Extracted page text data

----------

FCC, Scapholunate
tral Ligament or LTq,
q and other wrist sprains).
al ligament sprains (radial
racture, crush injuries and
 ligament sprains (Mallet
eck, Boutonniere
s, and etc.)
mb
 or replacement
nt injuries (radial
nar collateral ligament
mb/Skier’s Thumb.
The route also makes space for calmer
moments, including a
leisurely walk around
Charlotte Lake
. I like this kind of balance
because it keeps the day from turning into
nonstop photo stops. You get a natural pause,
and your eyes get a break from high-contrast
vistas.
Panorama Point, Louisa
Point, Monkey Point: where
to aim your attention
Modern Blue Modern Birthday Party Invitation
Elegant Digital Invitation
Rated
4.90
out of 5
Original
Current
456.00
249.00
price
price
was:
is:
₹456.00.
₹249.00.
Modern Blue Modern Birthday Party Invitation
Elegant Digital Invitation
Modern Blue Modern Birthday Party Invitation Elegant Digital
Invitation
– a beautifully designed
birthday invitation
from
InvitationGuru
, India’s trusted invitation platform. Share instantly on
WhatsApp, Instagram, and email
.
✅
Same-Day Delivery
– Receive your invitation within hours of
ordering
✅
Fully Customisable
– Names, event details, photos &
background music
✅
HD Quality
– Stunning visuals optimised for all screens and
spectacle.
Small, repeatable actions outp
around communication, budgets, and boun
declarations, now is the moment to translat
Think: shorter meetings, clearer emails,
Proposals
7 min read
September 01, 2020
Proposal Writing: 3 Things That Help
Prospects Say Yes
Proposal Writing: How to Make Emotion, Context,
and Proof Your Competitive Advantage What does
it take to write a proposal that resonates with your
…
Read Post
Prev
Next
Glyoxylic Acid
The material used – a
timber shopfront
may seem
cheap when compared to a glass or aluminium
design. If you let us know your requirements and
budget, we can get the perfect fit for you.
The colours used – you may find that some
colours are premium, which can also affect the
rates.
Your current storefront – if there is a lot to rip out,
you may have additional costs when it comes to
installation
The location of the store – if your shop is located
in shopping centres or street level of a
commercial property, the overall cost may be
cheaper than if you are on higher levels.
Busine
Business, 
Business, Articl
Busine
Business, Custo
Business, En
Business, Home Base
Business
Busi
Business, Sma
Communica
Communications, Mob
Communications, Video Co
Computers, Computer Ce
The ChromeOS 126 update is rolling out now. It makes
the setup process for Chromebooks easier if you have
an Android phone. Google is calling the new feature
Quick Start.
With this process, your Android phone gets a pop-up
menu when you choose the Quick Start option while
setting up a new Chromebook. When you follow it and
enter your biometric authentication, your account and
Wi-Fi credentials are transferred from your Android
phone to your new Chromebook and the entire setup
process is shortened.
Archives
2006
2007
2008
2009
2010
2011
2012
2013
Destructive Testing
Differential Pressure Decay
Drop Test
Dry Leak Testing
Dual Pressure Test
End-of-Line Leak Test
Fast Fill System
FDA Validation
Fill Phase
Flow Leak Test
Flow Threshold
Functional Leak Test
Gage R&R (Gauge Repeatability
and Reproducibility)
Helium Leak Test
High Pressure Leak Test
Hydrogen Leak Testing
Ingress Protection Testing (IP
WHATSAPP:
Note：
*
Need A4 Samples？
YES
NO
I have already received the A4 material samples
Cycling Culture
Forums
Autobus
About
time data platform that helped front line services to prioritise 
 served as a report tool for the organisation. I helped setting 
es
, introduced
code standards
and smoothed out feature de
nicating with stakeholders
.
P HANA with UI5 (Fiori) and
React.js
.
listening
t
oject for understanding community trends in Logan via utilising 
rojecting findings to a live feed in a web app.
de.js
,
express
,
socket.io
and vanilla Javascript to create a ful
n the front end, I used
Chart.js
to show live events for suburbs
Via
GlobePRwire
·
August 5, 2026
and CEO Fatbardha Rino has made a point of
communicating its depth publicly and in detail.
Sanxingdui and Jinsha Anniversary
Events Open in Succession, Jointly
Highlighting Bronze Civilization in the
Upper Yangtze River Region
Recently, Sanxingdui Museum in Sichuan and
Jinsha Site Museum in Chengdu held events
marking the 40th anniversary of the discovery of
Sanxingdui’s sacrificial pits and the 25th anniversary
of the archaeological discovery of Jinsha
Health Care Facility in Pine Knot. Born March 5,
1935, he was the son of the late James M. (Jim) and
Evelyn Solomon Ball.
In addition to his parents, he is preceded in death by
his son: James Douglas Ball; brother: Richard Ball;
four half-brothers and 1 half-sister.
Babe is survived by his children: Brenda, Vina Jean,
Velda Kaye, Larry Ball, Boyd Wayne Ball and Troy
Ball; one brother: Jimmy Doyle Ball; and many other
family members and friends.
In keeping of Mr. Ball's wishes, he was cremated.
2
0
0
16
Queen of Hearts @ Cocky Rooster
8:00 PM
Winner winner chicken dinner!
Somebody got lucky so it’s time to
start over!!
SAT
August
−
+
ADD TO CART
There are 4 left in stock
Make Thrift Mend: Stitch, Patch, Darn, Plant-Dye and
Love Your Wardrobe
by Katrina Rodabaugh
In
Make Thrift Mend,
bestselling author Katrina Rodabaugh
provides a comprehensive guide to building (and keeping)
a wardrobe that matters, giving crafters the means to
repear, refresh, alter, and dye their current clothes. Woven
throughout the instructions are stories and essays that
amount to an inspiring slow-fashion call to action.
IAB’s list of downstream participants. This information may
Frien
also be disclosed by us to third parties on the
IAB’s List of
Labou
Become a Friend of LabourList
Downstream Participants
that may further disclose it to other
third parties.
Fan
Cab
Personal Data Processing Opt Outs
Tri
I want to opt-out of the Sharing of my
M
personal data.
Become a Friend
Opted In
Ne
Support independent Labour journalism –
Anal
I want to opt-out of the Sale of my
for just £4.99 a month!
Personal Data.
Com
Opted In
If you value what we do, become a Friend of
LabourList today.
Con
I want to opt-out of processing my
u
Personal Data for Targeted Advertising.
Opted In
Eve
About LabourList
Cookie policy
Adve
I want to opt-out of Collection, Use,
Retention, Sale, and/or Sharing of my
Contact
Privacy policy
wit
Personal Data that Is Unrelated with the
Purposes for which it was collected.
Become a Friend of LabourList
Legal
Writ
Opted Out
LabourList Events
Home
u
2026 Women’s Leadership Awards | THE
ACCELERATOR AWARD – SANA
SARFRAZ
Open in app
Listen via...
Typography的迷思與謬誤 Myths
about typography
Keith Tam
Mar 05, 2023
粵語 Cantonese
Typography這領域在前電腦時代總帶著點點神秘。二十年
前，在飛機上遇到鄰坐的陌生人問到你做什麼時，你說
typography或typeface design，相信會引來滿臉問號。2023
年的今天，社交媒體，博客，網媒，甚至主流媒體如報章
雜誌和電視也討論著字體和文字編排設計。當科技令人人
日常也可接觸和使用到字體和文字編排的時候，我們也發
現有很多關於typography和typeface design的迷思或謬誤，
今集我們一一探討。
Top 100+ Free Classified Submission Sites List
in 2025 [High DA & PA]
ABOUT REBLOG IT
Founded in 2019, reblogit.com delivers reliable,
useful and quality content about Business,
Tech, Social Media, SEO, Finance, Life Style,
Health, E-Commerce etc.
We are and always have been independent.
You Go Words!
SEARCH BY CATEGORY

----------

Assignment
Set the records above down again, exactly as they read.

Solution to this task
FCC, Scapholunate
tral Ligament or LTq,
q and other wrist sprains).
al ligament sprains (radial
racture, crush injuries and
 ligament sprains (Mallet
eck, Boutonniere
s, and etc.)
mb
 or replacement
nt injuries (radial
nar collateral ligament
mb/Skier’s Thumb.
The route also makes space for calmer
moments, including a
leisurely walk around
Charlotte Lake
. I like this kind of balance
because it keeps the day from turning into
nonstop photo stops. You get a natural pause,
and your eyes get a break from high-contrast
vistas.
Panorama Point, Louisa
Point, Monkey Point: where
to aim your attention
Modern Blue Modern Birthday Party Invitation
Elegant Digital Invitation
Rated
4.90
out of 5
Original
Current
456.00
249.00
price
price
was:
is:
₹456.00.
₹249.00.
Modern Blue Modern Birthday Party Invitation
Elegant Digital Invitation
Modern Blue Modern Birthday Party Invitation Elegant Digital
Invitation
– a beautifully designed
birthday invitation
from
InvitationGuru
, India’s trusted invitation platform. Share instantly on
WhatsApp, Instagram, and email
.
✅
Same-Day Delivery
– Receive your invitation within hours of
ordering
✅
Fully Customisable
– Names, event details, photos &
background music
✅
HD Quality
– Stunning visuals optimised for all screens and
spectacle.
Small, repeatable actions outp
around communication, budgets, and boun
declarations, now is the moment to translat
Think: shorter meetings, clearer emails,
Proposals
7 min read
September 01, 2020
Proposal Writing: 3 Things That Help
Prospects Say Yes
Proposal Writing: How to Make Emotion, Context,
and Proof Your Competitive Advantage What does
it take to write a proposal that resonates with your
…
Read Post
Prev
Next
Glyoxylic Acid
The material used – a
timber shopfront
may seem
cheap when compared to a glass or aluminium
design. If you let us know your requirements and
budget, we can get the perfect fit for you.
The colours used – you may find that some
colours are premium, which can also affect the
rates.
Your current storefront – if there is a lot to rip out,
you may have additional costs when it comes to
installation
The location of the store – if your shop is located
in shopping centres or street level of a
commercial property, the overall cost may be
cheaper than if you are on higher levels.
Busine
Business, 
Business, Articl
Busine
Business, Custo
Business, En
Business, Home Base
Business
Busi
Business, Sma
Communica
Communications, Mob
Communications, Video Co
Computers, Computer Ce
The ChromeOS 126 update is rolling out now. It makes
the setup process for Chromebooks easier if you have
an Android phone. Google is calling the new feature
Quick Start.
With this process, your Android phone gets a pop-up
menu when you choose the Quick Start option while
setting up a new Chromebook. When you follow it and
enter your biometric authentication, your account and
Wi-Fi credentials are transferred from your Android
phone to your new Chromebook and the entire setup
process is shortened.
Archives
2006
2007
2008
2009
2010
2011
2012
2013
Destructive Testing
Differential Pressure Decay
Drop Test
Dry Leak Testing
Dual Pressure Test
End-of-Line Leak Test
Fast Fill System
FDA Validation
Fill Phase
Flow Leak Test
Flow Threshold
Functional Leak Test
Gage R&R (Gauge Repeatability
and Reproducibility)
Helium Leak Test
High Pressure Leak Test
Hydrogen Leak Testing
Ingress Protection Testing (IP
WHATSAPP:
Note：
*
Need A4 Samples？
YES
NO
I have already received the A4 material samples
Cycling Culture
Forums
Autobus
About
time data platform that helped front line services to prioritise 
 served as a report tool for the organisation. I helped setting 
es
, introduced
code standards
and smoothed out feature de
nicating with stakeholders
.
P HANA with UI5 (Fiori) and
React.js
.
listening
t
oject for understanding community trends in Logan via utilising 
rojecting findings to a live feed in a web app.
de.js
,
express
,
socket.io
and vanilla Javascript to create a ful
n the front end, I used
Chart.js
to show live events for suburbs
Via
GlobePRwire
·
August 5, 2026
and CEO Fatbardha Rino has made a point of
communicating its depth publicly and in detail.
Sanxingdui and Jinsha Anniversary
Events Open in Succession, Jointly
Highlighting Bronze Civilization in the
Upper Yangtze River Region
Recently, Sanxingdui Museum in Sichuan and
Jinsha Site Museum in Chengdu held events
marking the 40th anniversary of the discovery of
Sanxingdui’s sacrificial pits and the 25th anniversary
of the archaeological discovery of Jinsha
Health Care Facility in Pine Knot. Born March 5,
1935, he was the son of the late James M. (Jim) and
Evelyn Solomon Ball.
In addition to his parents, he is preceded in death by
his son: James Douglas Ball; brother: Richard Ball;
four half-brothers and 1 half-sister.
Babe is survived by his children: Brenda, Vina Jean,
Velda Kaye, Larry Ball, Boyd Wayne Ball and Troy
Ball; one brother: Jimmy Doyle Ball; and many other
family members and friends.
In keeping of Mr. Ball's wishes, he was cremated.
2
0
0
16
Queen of Hearts @ Cocky Rooster
8:00 PM
Winner winner chicken dinner!
Somebody got lucky so it’s time to
start over!!
SAT
August
−
+
ADD TO CART
There are 4 left in stock
Make Thrift Mend: Stitch, Patch, Darn, Plant-Dye and
Love Your Wardrobe
by Katrina Rodabaugh
In
Make Thrift Mend,
bestselling author Katrina Rodabaugh
provides a comprehensive guide to building (and keeping)
a wardrobe that matters, giving crafters the means to
repear, refresh, alter, and dye their current clothes. Woven
throughout the instructions are stories and essays that
amount to an inspiring slow-fashion call to action.
IAB’s list of downstream participants. This information may
Frien
also be disclosed by us to third parties on the
IAB’s List of
Labou
Become a Friend of LabourList
Downstream Participants
that may further disclose it to other
third parties.
Fan
Cab
Personal Data Processing Opt Outs
Tri
I want to opt-out of the Sharing of my
M
personal data.
Become a Friend
Opted In
Ne
Support independent Labour journalism –
Anal
I want to opt-out of the Sale of my
for just £4.99 a month!
Personal Data.
Com
Opted In
If you value what we do, become a Friend of
LabourList today.
Con
I want to opt-out of processing my
u
Personal Data for Targeted Advertising.
Opted In
Eve
About LabourList
Cookie policy
Adve
I want to opt-out of Collection, Use,
Retention, Sale, and/or Sharing of my
Contact
Privacy policy
wit
Personal Data that Is Unrelated with the
Purposes for which it was collected.
Become a Friend of LabourList
Legal
Writ
Opted Out
LabourList Events
Home
u
2026 Women’s Leadership Awards | THE
ACCELERATOR AWARD – SANA
SARFRAZ
Open in app
Listen via...
Typography的迷思與謬誤 Myths
about typography
Keith Tam
Mar 05, 2023
粵語 Cantonese
Typography這領域在前電腦時代總帶著點點神秘。二十年
前，在飛機上遇到鄰坐的陌生人問到你做什麼時，你說
typography或typeface design，相信會引來滿臉問號。2023
年的今天，社交媒體，博客，網媒，甚至主流媒體如報章
雜誌和電視也討論著字體和文字編排設計。當科技令人人
日常也可接觸和使用到字體和文字編排的時候，我們也發
現有很多關於typography和typeface design的迷思或謬誤，
今集我們一一探討。
Top 100+ Free Classified Submission Sites List
in 2025 [High DA & PA]
ABOUT REBLOG IT
Founded in 2019, reblogit.com delivers reliable,
useful and quality content about Business,
Tech, Social Media, SEO, Finance, Life Style,
Health, E-Commerce etc.
We are and always have been independent.
You Go Words!
SEARCH BY CATEGORY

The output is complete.